Visual Interjections

Model-initiated responses triggered by observed visual events, not by audio or text cues.

Year: 2025Generality: 520Added: May 12, 2026
Back to Vocab

Visual interjections are model-initiated responses triggered by observed changes or events in the video stream — not by audio or text cues. Unlike verbal interjections, which are spoken contributions during user speech, visual interjections can take any output form: the model might speak, generate text, produce a UI element, or trigger a tool. The defining characteristic is that the trigger originates from the visual channel rather than from any explicit user request or verbal cue. For example, if a user asks the model to "tell me when I write a bug in my code" while sharing their screen, the model must observe the code being written and respond proactively when it detects a bug — without the user pausing or explicitly prompting the response.

This capability is impossible in systems that process audio and video through separate harnesses and only respond to complete audio turns. A voice-activity-detection-based dialog manager that waits for silence before invoking the model cannot respond to a visual event that occurs during active speech.
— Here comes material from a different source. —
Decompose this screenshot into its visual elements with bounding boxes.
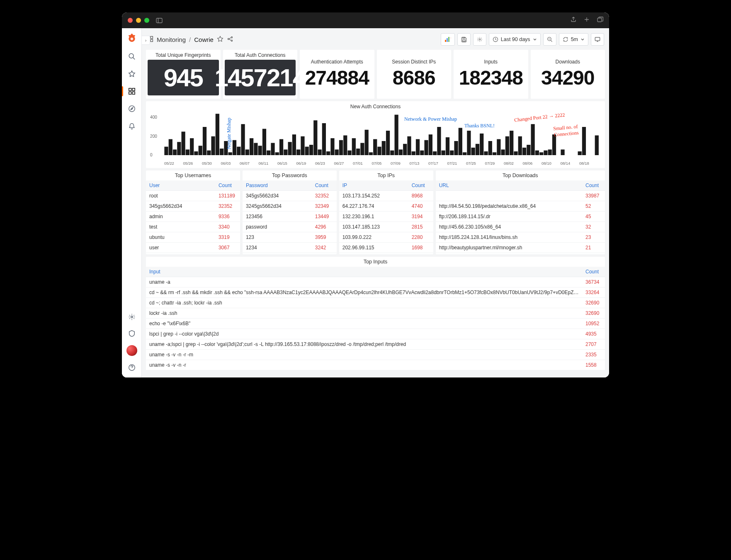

The model must be continuously processing the video stream in parallel with all other inputs and outputs, which requires the same time-aligned micro-turn architecture that enables full-duplex audio interaction.

The most capable demonstrations of visual interjections include: proactive notification when a specific visual event occurs (counting reps while someone exercises, alerting when a chart shows a specific pattern), real-time commentary on shared visual content (sports game narration, live tutorial guidance), and visual error correction (flagging a miswritten line of code as it appears). The RepCount-A and ProactiveVideoQA benchmarks are designed to measure this capability, and current frontier models perform near-zero on these benchmarks — indicating that this is a genuine capability gap rather than a solved problem.

Visual interjections raise the stakes for safety and calibration. A model that watches a video stream continuously is in a fundamentally different relationship with the user's visual environment than a model that only processes explicit requests. The potential for unintended observation, the question of when the model should and should not comment on what it sees, and the calibration of proactive versus reactive behavior in the visual domain are all active areas of research.